High frequency noise in CMOS low noise amplifiers

This dissertation explores the physical origin and contributing mechanisms of noise in MOSFETs, as well as a design methodology to minimize the impact of noise on fully integrated LNAs. Investigating the physical noise sources in the MOSFET imposes significant computational requirements, due to the multi-dimensional nature of the device and higher order transport models. This dissertation presents a quasi 2-D noise simulation technique which provides an accurate and fast solution for MOSFET noise analysis.; The physical origin of the excess noise in short channel MOSFETs has been identified. Source-side contributions dominate drain current noise; non-local transport behavior causes higher local ac resistance near the source junction and in turn generates extra noise contribution which is amplified by the channel transconductance. This phenomenon is directly reflected in excess noise in scaled submicron MOSFETs. Higher order transport models are essential to capture this effect in noise simulation.; Contrary to the common assumption that drain current exhibits only flicker and white channel thermal noise contributions, this study demonstrates that the substrate generates thermal fluctuations that produce additive channel noise, amplified by the substrate transconductance.
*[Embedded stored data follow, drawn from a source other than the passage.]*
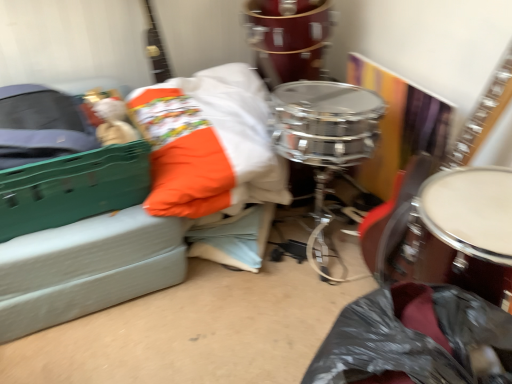 Question: Considering the relative sizes of shiny chrome drum at center, which is the first drum in top-to-bottom order, and wooden acoustic guitar at center right, the 2th guitar positioned from the left, in the image provided, is shiny chrome drum at center, which is the first drum in top-to-bottom order, taller than wooden acoustic guitar at center right, the 2th guitar positioned from the left,?

Choices:
 (A) no
 (B) yes

Answer: (A)

Question: Considering the relative sizes of shiny chrome drum at center, which is the second drum in bottom-to-top order, and wooden acoustic guitar at center right, which is counted as the 1th guitar, starting from the right, in the image provided, is shiny chrome drum at center, which is the second drum in bottom-to-top order, bigger than wooden acoustic guitar at center right, which is counted as the 1th guitar, starting from the right,?

Choices:
 (A) no
 (B) yes

Answer: (B)

Question: Does shiny chrome drum at center, the 1th drum viewed from the back, have a greater width compared to wooden acoustic guitar at center right, which is counted as the 1th guitar, starting from the right?

Choices:
 (A) yes
 (B) no

Answer: (A)

Question: Is shiny chrome drum at center, which is the second drum in bottom-to-top order, in front of wooden acoustic guitar at center right, the 2th guitar positioned from the left?

Choices:
 (A) no
 (B) yes

Answer: (A)

Question: From the image's perspective, does shiny chrome drum at center, which is the second drum in bottom-to-top order, appear higher than wooden acoustic guitar at center right, the 2th guitar positioned from the left?

Choices:
 (A) yes
 (B) no

Answer: (A)

Question: Is point (166, 64) closer or farther from the camera than point (420, 281)?

Choices:
 (A) closer
 (B) farther

Answer: (B)

Question: Is glossy wood guitar at upper left, the 2th guitar when ordered from right to left, taller or shorter than shiny brown drum at right, acting as the 2th drum starting from the top?

Choices:
 (A) short
 (B) tall

Answer: (A)

Question: From a real-world perspective, is glossy wood guitar at upper left, acting as the 1th guitar starting from the left, above or below shiny brown drum at right, acting as the 2th drum starting from the top?

Choices:
 (A) below
 (B) above

Answer: (B)

Question: Is glossy wood guitar at upper left, acting as the 1th guitar starting from the left, to the left or to the right of shiny brown drum at right, the 2th drum viewed from the back, in the image?

Choices:
 (A) right
 (B) left

Answer: (B)

Question: Considering the positions of point (503, 231) and point (275, 59), is point (503, 231) closer or farther from the camera than point (275, 59)?

Choices:
 (A) farther
 (B) closer

Answer: (B)

Question: In terms of width, does shiny brown drum at right, the 1th drum from the bottom, look wider or thinner when compared to shiny chrome drum at center, which is the second drum in bottom-to-top order?

Choices:
 (A) thin
 (B) wide

Answer: (A)

Question: In terms of height, does shiny brown drum at right, acting as the 2th drum starting from the top, look taller or shorter compared to shiny chrome drum at center, the 1th drum viewed from the back?

Choices:
 (A) short
 (B) tall

Answer: (B)

Question: From a real-world perspective, is shiny brown drum at right, placed as the 1th drum when sorted from front to back, positioned above or below shiny chrome drum at center, which is the first drum in top-to-bottom order?

Choices:
 (A) above
 (B) below

Answer: (B)

Question: From the image's perspective, relative to glossy wood guitar at upper left, the 2th guitar when ordered from right to left, is shiny chrome drum at center, the 1th drum viewed from the back, above or below?

Choices:
 (A) above
 (B) below

Answer: (A)

Question: Based on their sizes in the image, would you say shiny chrome drum at center, which is the first drum in top-to-bottom order, is bigger or smaller than glossy wood guitar at upper left, acting as the 1th guitar starting from the left?

Choices:
 (A) small
 (B) big

Answer: (B)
This component produces another plateau and frequency dependence in the noise spectrum of the drain current. Moreover, the effect tends to exaggerate the drain noise factor at low frequencies.; The high frequency noise modeling for MOSFET devices generally requires at least three parameters. This study demonstrates that while two-parameter approaches lead to errors, the results do not cause noticeable discrepancies for most practical circuit topologies. The modeling approach used in BSIM4 has been independently validated and is shown to be sufficient in capturing the physical origin of the excess noise.; Explicit guidelines for LNA design have been presented based directly on measured noise parameters and two-port noise theory. An 800MHz LNA test chip has been designed based on the proposed methodology. It achieves about 0.9dB of noise figure, which is competitive with that of GaAs and bipolar LNAs and also quite close to the values predicted using the analysis presented in this work.